Groups I and II are clearly colored differently in the two colorings, with I predominantly red in the Group A coloring and predominantly blue in the Group B coloring, with the exception of a small solid region. Group II has the reverse behavior, blue in Group A and red in Group B. It is likely that these groups are correlated with high estrogen receptor expression, positively correlated in the case of Group I and negatively correlated in the case of Group II. Estrogen receptor expression is well known to be the “strong signal” for survival in breast cancer. If we compare all three groups

as in the picture, we can also see that Group C appears to be a “weaker” form of Group B, with a smaller blue region in the upper right, and a weaker red in the lower region.  It also shows a somewhat stronger red coloring on the left hand “island” than either Group A or Group B.  It would be very interesting to understand which genes are involved in the strong red group in the upper right, which persists through all three, and also which genes are involved in the left hand island. Understanding these gene sets requires the use of various web based tools for biological pathway analysis. 

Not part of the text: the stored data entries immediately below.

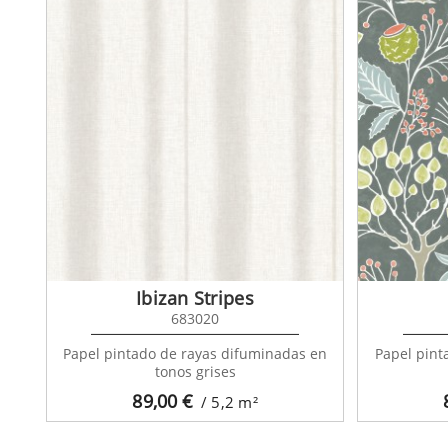
Ibizan Stripes
683020
Papel pintado de rayas difuminadas en
Papel pinta
tonos grises
89,00
€
/ 5,2
m²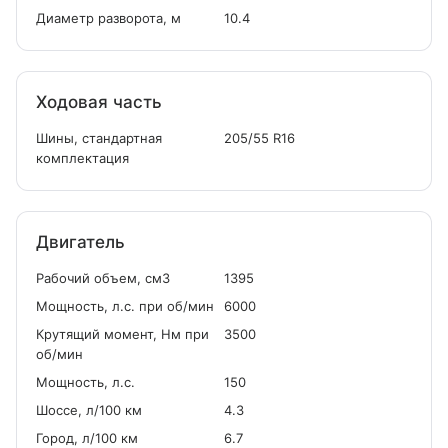
Диаметр разворота, м
10.4
Ходовая часть
Шины, стандартная
205/55 R16
комплектация
Двигатель
Рабочий объем, см
3
1395
Мощность, л.с. при об/мин
6000
Крутящий момент, Нм при
3500
об/мин
Мощность, л.с.
150
Шоссе, л/100 км
4.3
Город, л/100 км
6.7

In summary, we have shown how to use topological modeling for the space of features in a data set rather than the set of rows to give direct insight into the data set.  A data set with more than four features cannot be directly understood visually using standard graphing techniques, but data sets with hundreds or thousands of features can be readily understood in this way.  The method gives immediate recognition of groups of features acting in concert, which is what generally happens in the analysis of genomic and more generally biological data.    

 

[1] M. Nicolau, A. Levine, and G. Carlsson, Topology based data analysis identifies a subgroup of breast cancers with a unique mutational profile and excellent survival, Proc. Natl. Acad. Sci., vol. 108, no. 17, 7265-7270, (2011). 

[2] P. Lum, G. Singh, A. Lehman, T. Ishkhanov, M. Vejdemo-Johansson, M. Alagappan, and G. Carlsson, Extracting insights from the shape of complex data using topology, Scientific Reports 3, Article number 1236,  (2013).